TASK BRIEF: Search the entries for the word "makt". Copy each line in which it is found.

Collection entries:
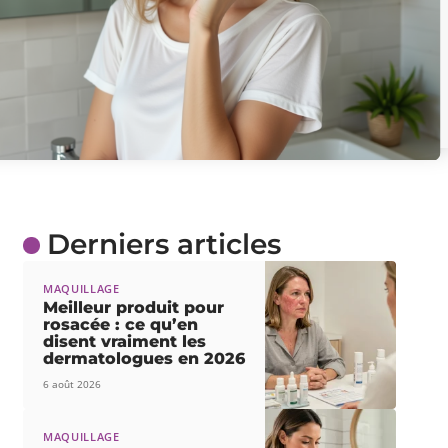
Derniers articles
MAQUILLAGE
Meilleur produit pour
rosacée : ce qu’en
disent vraiment les
dermatologues en 2026
6 août 2026
MAQUILLAGE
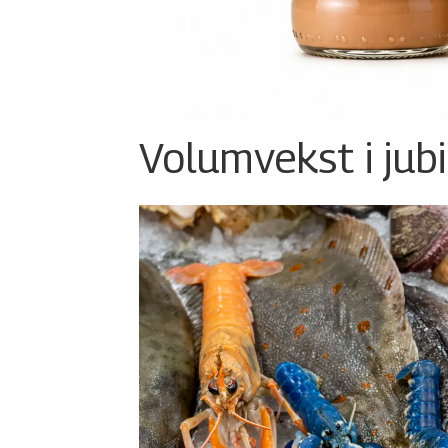
Volumvekst i jub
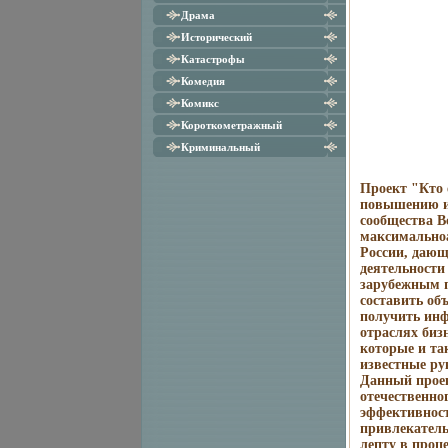
Драма
Исторический
Катастрофы
Комедия
Комикс
Короткометражный
Криминальный
Проект "Кто 
повышению и
сообщества В
максимально
России, дающ
деятельности
зарубежным 
составить об
получить инф
отраслях биз
которые и та
известные ру
Данный проек
отечественно
эффективнос
привлекатель
лепту в проц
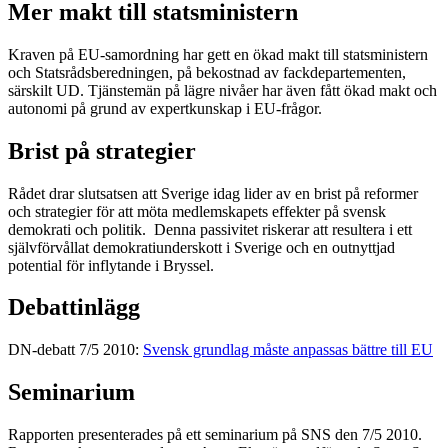
Mer makt till statsministern
Kraven på EU-samordning har gett en ökad makt till statsministern
och Statsrådsberedningen, på bekostnad av fackdepartementen,
särskilt UD. Tjänstemän på lägre nivåer har även fått ökad makt och
autonomi på grund av expertkunskap i EU-frågor.
Brist på strategier
Rådet drar slutsatsen att Sverige idag lider av en brist på reformer
och strategier för att möta medlemskapets effekter på svensk
demokrati och politik. Denna passivitet riskerar att resultera i ett
självförvållat demokratiunderskott i Sverige och en outnyttjad
potential för inflytande i Bryssel.
Debattinlägg
DN-debatt 7/5 2010:
Svensk grundlag måste anpassas bättre till EU
Seminarium
Rapporten presenterades på ett seminarium på SNS den 7/5 2010.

OUTPUT FOR THIS EXERCISE:
Mer makt till statsministern
Kraven på EU-samordning har gett en ökad makt till statsministern
särskilt UD. Tjänstemän på lägre nivåer har även fått ökad makt och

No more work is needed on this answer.